EunahYang - Bioinformatics Pathway

Week 3 [July 20th - July 26th]

concise overview of things learned:
technical area

  • Learned what the batch correction is, and how to build a model matrix for batch correction
  • Understanding various quality control/normalization techniques
  • Compare before/after each action, and figure out the effectiveness of the normalization, batch correction
  • Labeling and plotting the PCA plot, box plot, heatmap
  • Convert an object to desired class object and use those to the appropriate function
  • How to deal with memory issue when placing/processing datasets

tools

  • R, R studio
  • Stemaway forum
  • Github/Stack overflow/ Google: To get help

soft skills

  • Communicate with my team to solve the problem via Stemaway forum
  • Finish deliverables a day before the deadline and compare the results with teammates

three achievements:

  • Learned how model matrix works and what format should they have, and made model matrix with the help from Anya
  • Successfully contacted with my teammates, and corrected my heatmap with the help of Xuewen - plenty of communication!
  • Answered one question on Stemaway forum

list of meetings attended including team events:

  • 7/20 team meeting
  • 7/23 Office Hour
    I wanted to participate in the happy hour, but it was pretty late to me, and I was really tired to stay up till 5 am.
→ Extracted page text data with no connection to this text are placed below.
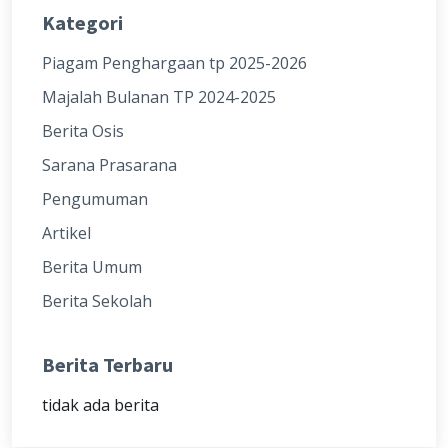
Kategori
Piagam Penghargaan tp 2025-2026
Majalah Bulanan TP 2024-2025
Berita Osis
Sarana Prasarana
Pengumuman
Artikel
Berita Umum
Berita Sekolah
Berita Terbaru
tidak ada berita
I will try to be at the happy hour this week.

goals for upcoming week:

  • Manage my task done before the office hours and use OH to get more help
  • Communicate with teammates on slack and get to know each other more!
  • Try to attend the happy hour!
  • Start new deliverables earlier than the last week
  • Use slack as a communication tool

detailed statement of tasks done:

It was my first time programming with raw data, and first time using R as a technical tool. So doing the deliverables by myself was pretty challenging, but glad to finish all four deliverables. I used simpleaffy and affyPLM for quality control, and gcrma for normalization tool. I struggled to plot similar to the example ones. My biggest obstacle on this week was the batch correction. I understood the concept of the batch correction, but no idea how to deal with the functions and model matrix. I searched Github, Stack overflow, Googles, and used Stemaway troubleshooting posts. I learned that the ComBat batch uses a single covariant, and the model matrix should be a vector, not the data frame. So I used the ~factor and c(,) to make the desired model matrix. This was my biggest achievement this week. I plotted the data with PCA and heatmaps. I made tons of mistakes and errors doing this week’s deliverables, but happy to finish it with many people’s help.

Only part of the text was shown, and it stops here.